Skinner’s plan was to load three pigeons into their own pressurised chambers inside the missile nose cone. Lenses in the missile threw up an image of the target on a glass screen. Once they saw it the pigeons would start to peck and their movements translated into adjustments in the missile’s guidance rudders. The results amazed fellow scientists with some saying that the pigeons’ accuracy rivalled that achieved by radar. In addition, using pigeons in this capacity didn’t involve radio signals that could be jammed by the enemy.

Skinner himself explained why three birds were needed:

When a missile is falling toward two ships at sea, for example, there is no guarantee that all three pigeons will steer toward the same ship. But at least two must agree, and the third can then be punished for his minority opinion. Under proper contingencies of reinforcement a punished bird will shift immediately to the majority view. When all three are working on one ship, any defection is immediately punished and corrected.

Prototype missiles were built and legions of pigeons prepared to be trained up for service. Mass production of the missiles was primed to snap into action in just thirty days. But, at a high level demonstration in 1944, government officials simply couldn’t get their heads round the idea that pigeons could ever be satisfactorily controlled. Skinner said: ‘The spectacle of a living pigeon carrying out its assignment, no matter how beautifully, simply reminded the committee of how utterly fantastic our proposal was.’

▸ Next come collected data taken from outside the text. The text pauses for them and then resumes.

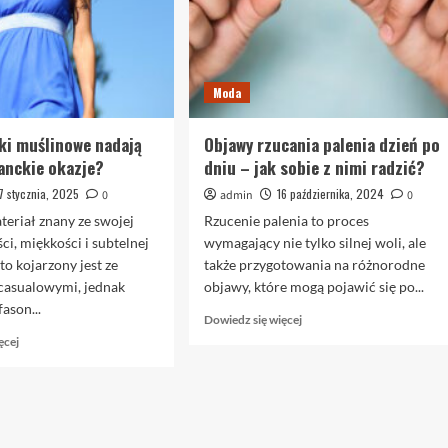
Moda
ki muślinowe nadają
Objawy rzucania palenia dzień po
ganckie okazje?
dniu – jak sobie z nimi radzić?
7 stycznia, 2025
16 października, 2024
0
admin
0
teriał znany ze swojej
Rzucenie palenia to proces
i, miękkości i subtelnej
wymagający nie tylko silnej woli, ale
to kojarzony jest ze
także przygotowania na różnorodne
 casualowymi, jednak
objawy, które mogą pojawić się po...
ason...
Dowiedz
Dowiedz się więcej
się
Dowiedz
ęcej
więcej
się
o
więcej
Objawy
o
rzucania
Czy
palenia
sukienki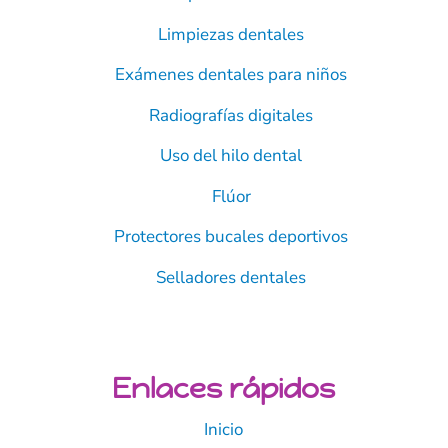
Limpiezas dentales
Exámenes dentales para niños
Radiografías digitales
Uso del hilo dental
Flúor
Protectores bucales deportivos
Selladores dentales
Enlaces rápidos
Inicio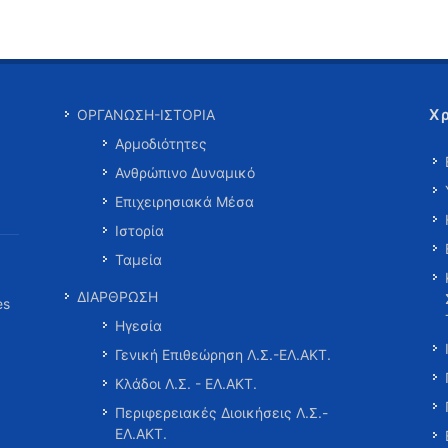
Χ
ΟΡΓΑΝΩΣΗ-ΙΣΤΟΡΙΑ
Αρμοδιότητες
Ανθρώπινο Δυναμικό
Επιχειρησιακά Μέσα
Ιστορία
Ταμεία
ΔΙΑΡΘΡΩΣΗ
es
Ηγεσία
Γενική Επιθεώρηση Λ.Σ.-ΕΛ.ΑΚΤ.
Κλάδοι Λ.Σ. - ΕΛ.ΑΚΤ.
Περιφερειακές Διοικήσεις Λ.Σ.-
ΕΛ.ΑΚΤ.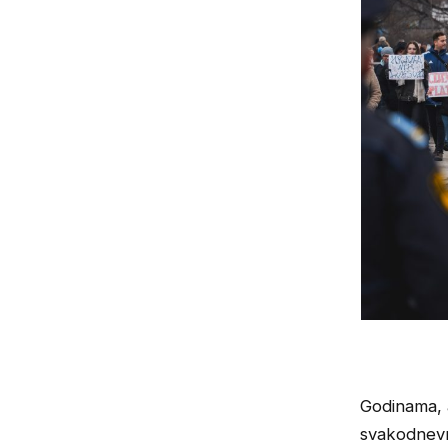
Godinama, 
svakodnevn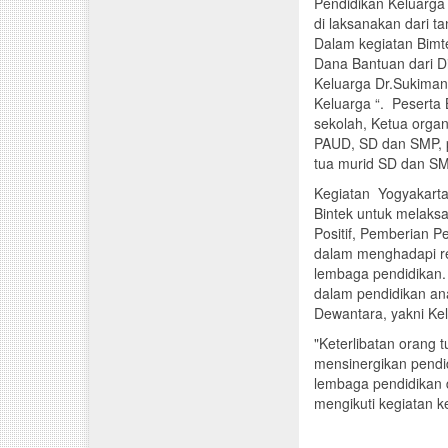
Pendidikan Keluarga
di laksanakan dari t
Dalam kegiatan Bimt
Dana Bantuan dari Di
Keluarga Dr.Sukiman
Keluarga “. Peserta 
sekolah, Ketua orga
PAUD, SD dan SMP, p
tua murid SD dan SM
Kegiatan Yogyakarta
Bintek untuk melaks
Positif, Pemberian 
dalam menghadapi rev
lembaga pendidikan. 
dalam pendidikan ana
Dewantara, yakni Ke
"Keterlibatan orang 
mensinergikan pendid
lembaga pendidikan 
mengikuti kegiatan k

That wasn’t quite the end of the project. In 1948 it was revived by the US Navy under the name Project Orcon (organic control). This time a pigeon’s beak was fitted with a gold electrode which would hit a semi-conductive plate to report the target’s position to the missile’s controlling mechanism. But a line was finally drawn under the project in 1953 when further developments in electronic guidance systems made the pigeons redundant.

Skinner’s pigeon-guided missile system never took off. A plan for bat bombs, also tested during the 1940s, met a similar fate. The creatures were to be fitted with mini parachutes and timed incendiary devices and released en masse from aircraft. The idea was that, after being dropped over enemy cities, they would naturally look for places to roost in buildings and set them alight, causing a firestorm. The $2 million project was abandoned not long after a colony of bats accidentally blew up a fuel tank at the Carlsbad Air Force base in New Mexico. Meanwhile, Soviet forces trained dogs to blow up German tanks. This produced mixed results when some of the dogs ran towards their own lines: they’d been trained to listen for the engine noises of Soviet tanks, not enemy German ones.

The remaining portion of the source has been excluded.